Why the number matters
Task difficulty tracks dimension
Sorting datasets by estimated dimension reproduces the folk ordering of their difficulty. State-of-the-art accuracy falls as intrinsic dimension rises, even when training set sizes differ by orders of magnitude:
| Dataset | MNIST | SVHN | CIFAR-100 | CelebA | CIFAR-10 | MS-COCO | ImageNet |
|---|---|---|---|---|---|---|---|
| MLE ($k$=3) | 7 | 9 | 11 | 9 | 13 | 22 | 26 |
| MLE ($k$=5) | 11 | 14 | 18 | 17 | 21 | 33 | 38 |
| MLE ($k$=10) | 12 | 18 | 22 | 24 | 25 | 37 | 43 |
| MLE ($k$=20) | 13 | 19 | 23 | 26 | 26 | 36 | 43 |
| SOTA accuracy | 99.84 | 99.01 | 93.51 | – | 99.37 | – | 88.55 |
Generation difficulty scales the same way. For diffusion models under the manifold hypothesis, Potaptchik et al. [3] show the number of diffusion steps required for sampling grows as $O(d)$ in the intrinsic dimension $d$, linking the geometry directly to inference cost.
Guidance for generator design
The number also reads as a design constraint. When the latent space of a generator is far wider than the data manifold, training pays for the mismatch. The StyleGAN-XL authors [4] reached the same conclusion from the practical side:
Accordingly, a latent code of size 512 is highly redundant, making the mapping network’s task harder at the beginning of training. Consequently, the generator is slow to adapt and cannot benefit from Projected GAN’s speed up. We therefore reduce StyleGAN’s latent code $z$ to 64.

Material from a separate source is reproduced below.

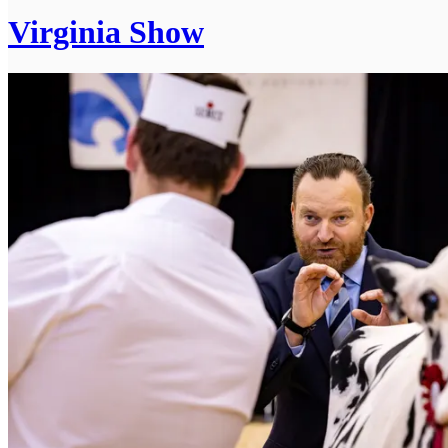
Virginia Show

Sauer, Schwarz, and Geiger, StyleGAN-XL
A latent width of 64 sits comfortably above the measured intrinsic dimension of ImageNet while discarding hundreds of redundant coordinates.
Detecting AI-generated text
Intrinsic dimension separates sources of text, not just images. Tulchinskii et al. [5] estimate the dimension of contextual embeddings and find human-written text consistently measures higher, around 9 to 10, than GPT-3.5 generations, around 7 to 8. The gap is stable enough to power a detector that holds up across domains and models.
One number, estimated from nearest-neighbor distances alone, predicts classification difficulty, prices generative sampling, sizes latent spaces, and flags synthetic text. Worth knowing for your data.
References
- Elizaveta Levina and Peter J. Bickel. Maximum likelihood estimation of intrinsic dimension. In Advances in Neural Information Processing Systems, 2004.
- Phillip Pope, Chen Zhu, Ahmed Abdelkader, Micah Goldblum, and Tom Goldstein. The intrinsic dimension of images and its impact on learning. In ICLR, 2021.
- Peter Potaptchik, Iskander Azangulov, and George Deligiannidis. Linear convergence of diffusion models under the manifold hypothesis. 2024.
- Axel Sauer, Katja Schwarz, and Andreas Geiger. StyleGAN-XL: Scaling StyleGAN to large diverse datasets. In ACM SIGGRAPH, 2022.
- Eduard Tulchinskii, Kristian Kuznetsov, Laida Kushnareva, Daniil Cherniavskii, Sergey Nikolenko, Evgeny Burnaev, Serguei Barannikov, and Irina Piontkovskaya. Intrinsic dimension estimation for robust detection of AI-generated texts. In Advances in Neural Information Processing Systems, 2023.